The lender will have a number of conditions that qualify for an economic forbearance. Divorce, the death of a family member, and losing your job represent just a few of the reasons that may qualify you for a forbearance. A typical forbearance period lasts for a year and allows you to get back on your feet financially during that time before you have to start making payments again.


If you are considering an economic forbearance on your student loans, you will want to keep in mind a few things. One key consideration should be the way that the interest is handled. While you are in forbearance status, the interest does not stop. It still keeps accumulating at the same rate. The only difference is that you are not making any monthly payments. Therefore, the additional money in interest is just added to the loan balance.

When you do this, you will inevitably end up with a larger loan to pay off quite possibly a higher payment to deal with.

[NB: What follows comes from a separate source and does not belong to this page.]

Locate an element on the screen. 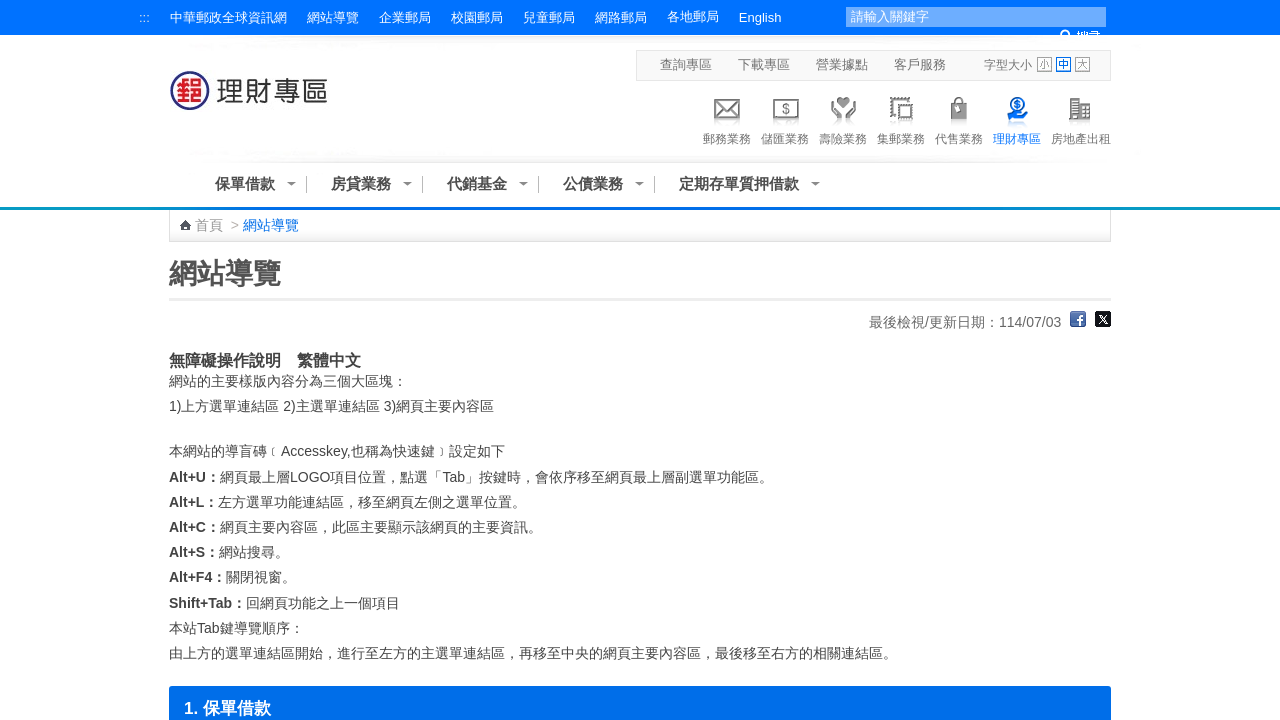 This screenshot has width=1280, height=720. 代銷基金 is located at coordinates (477, 183).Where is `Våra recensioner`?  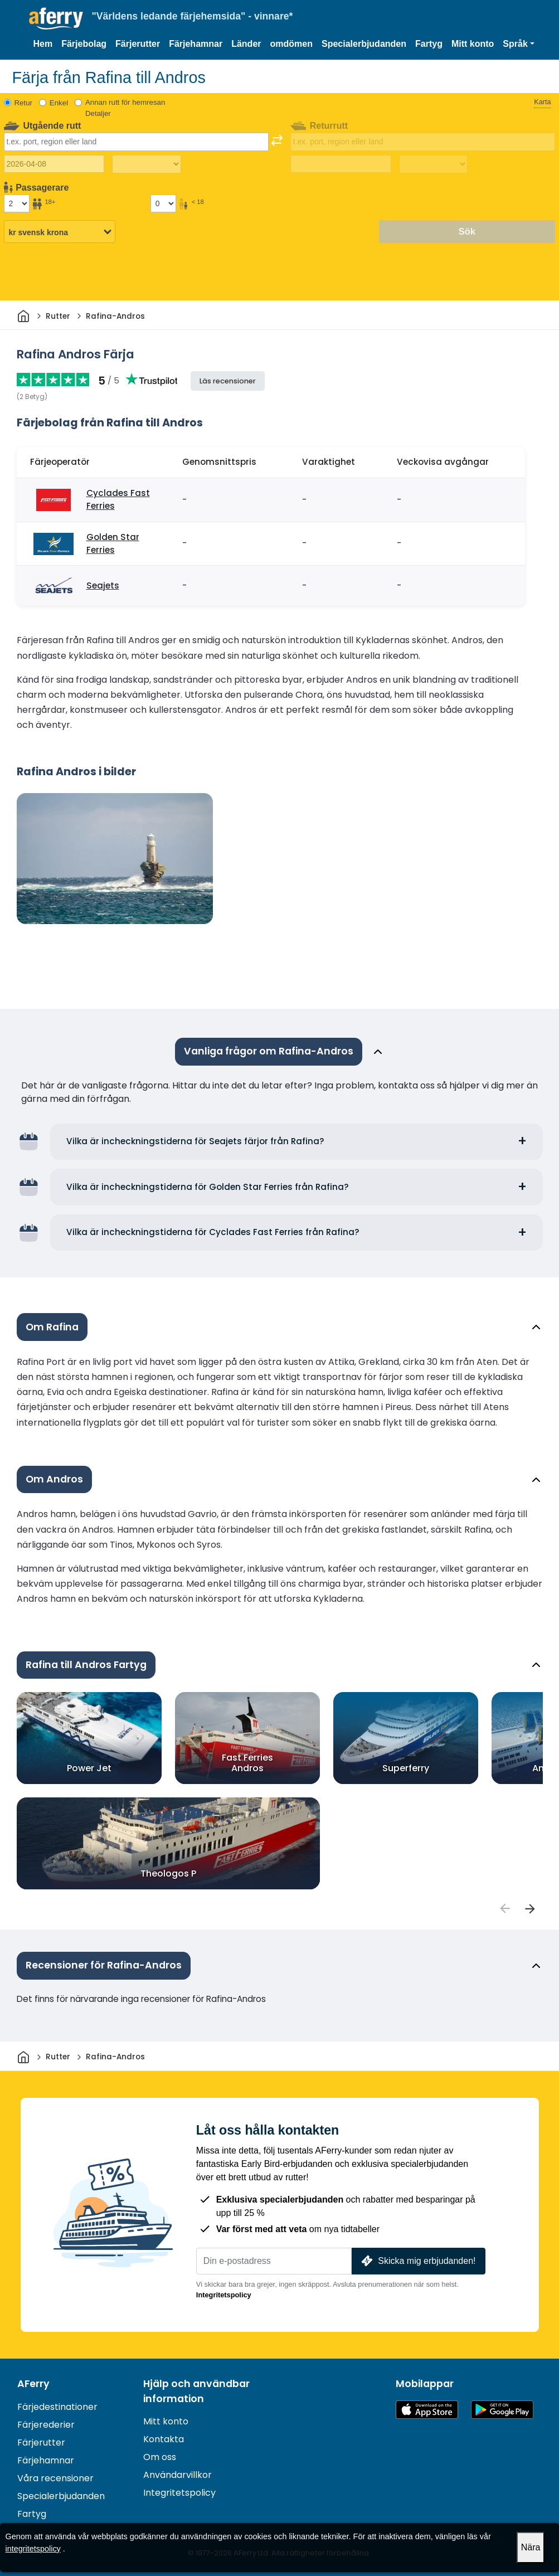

Therefore, if you are going to do this, you need to think about the long-term consequences instead of just the short-term payment relief.

When to Consider a Forbearance

Taking a forbearance is not something that you should decide on a whim. This is a big financial decision that should require some thought on your part. As it is increasing your debt overall, it can actually affect you negatively in the long run. Before you take a forbearance, make sure that your situation warrants it. First of all, ask the lender if you even qualify for a forbearance under your current condition. If you do qualify, you still need to consider all of the factors. You should make sure that you cannot afford the payments under your current financial condition, but you expect to be able to at a later date.